Work order: For the entries that follow, retype exactly the lines from the one containing "В Google Maps" to the one containing "मा प्रहरीले आवश्यक अनुसन्धान गरिरहेको छ ।", inclusive, and only those. Images stay out of the copy.

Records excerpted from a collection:
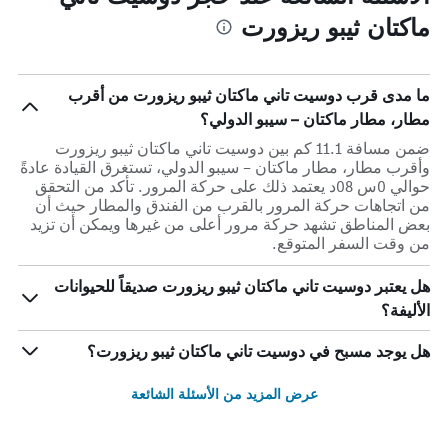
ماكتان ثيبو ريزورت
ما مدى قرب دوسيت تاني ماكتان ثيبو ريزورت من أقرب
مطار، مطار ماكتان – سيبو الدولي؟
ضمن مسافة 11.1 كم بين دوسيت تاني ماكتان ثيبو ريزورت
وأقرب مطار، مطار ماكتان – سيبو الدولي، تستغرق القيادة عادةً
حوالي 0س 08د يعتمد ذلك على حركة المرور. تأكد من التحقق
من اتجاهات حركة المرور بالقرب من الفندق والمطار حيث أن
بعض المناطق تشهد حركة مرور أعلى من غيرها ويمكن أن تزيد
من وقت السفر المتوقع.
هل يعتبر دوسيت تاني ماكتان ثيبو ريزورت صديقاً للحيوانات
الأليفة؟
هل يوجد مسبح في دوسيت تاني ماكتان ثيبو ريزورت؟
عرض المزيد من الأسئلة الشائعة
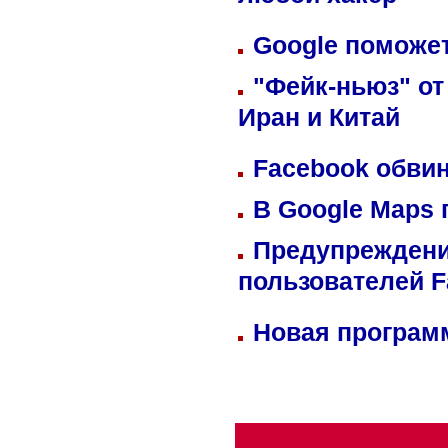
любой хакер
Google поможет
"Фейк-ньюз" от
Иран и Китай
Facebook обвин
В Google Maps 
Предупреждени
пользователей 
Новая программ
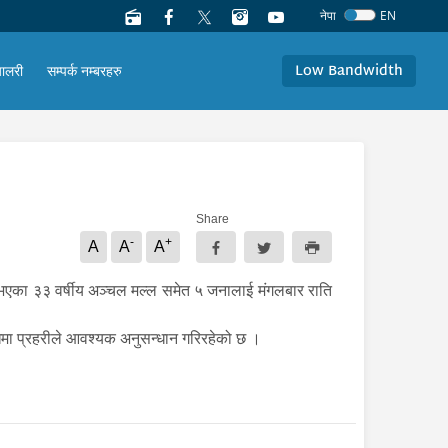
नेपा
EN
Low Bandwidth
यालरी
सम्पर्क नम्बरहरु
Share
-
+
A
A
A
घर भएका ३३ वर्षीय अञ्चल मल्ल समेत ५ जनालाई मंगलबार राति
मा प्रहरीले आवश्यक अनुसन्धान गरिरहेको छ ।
---
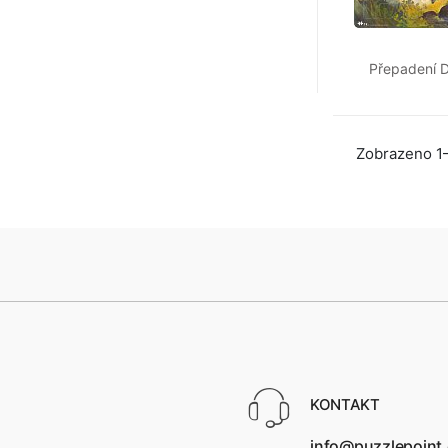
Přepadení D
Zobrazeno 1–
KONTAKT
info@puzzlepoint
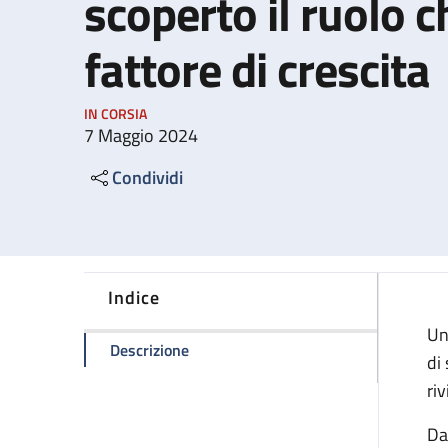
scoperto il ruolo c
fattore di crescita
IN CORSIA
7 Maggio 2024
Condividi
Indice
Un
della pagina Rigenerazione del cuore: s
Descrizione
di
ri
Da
==
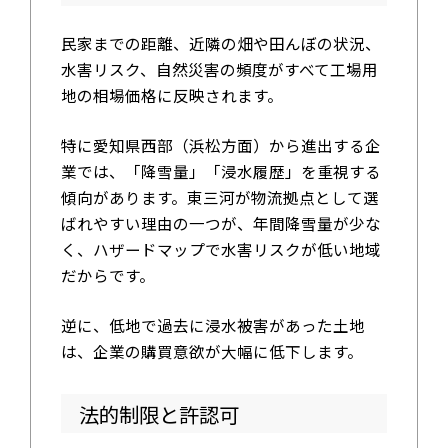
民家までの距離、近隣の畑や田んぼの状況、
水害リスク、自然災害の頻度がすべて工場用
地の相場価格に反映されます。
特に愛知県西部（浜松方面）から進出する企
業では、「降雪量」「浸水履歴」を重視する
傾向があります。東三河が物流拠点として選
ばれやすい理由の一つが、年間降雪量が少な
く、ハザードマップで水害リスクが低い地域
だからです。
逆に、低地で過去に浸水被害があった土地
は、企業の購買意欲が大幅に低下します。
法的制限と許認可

Your solution:
В Google Maps 
Предупреждени
пользователей 
Новая программ
नेपा
EN
Low Bandwidth
यालरी
सम्पर्क नम्बरहरु
Share
-
+
A
A
A
घर भएका ३३ वर्षीय अञ्चल मल्ल समेत ५ जनालाई मंगलबार राति
मा प्रहरीले आवश्यक अनुसन्धान गरिरहेको छ ।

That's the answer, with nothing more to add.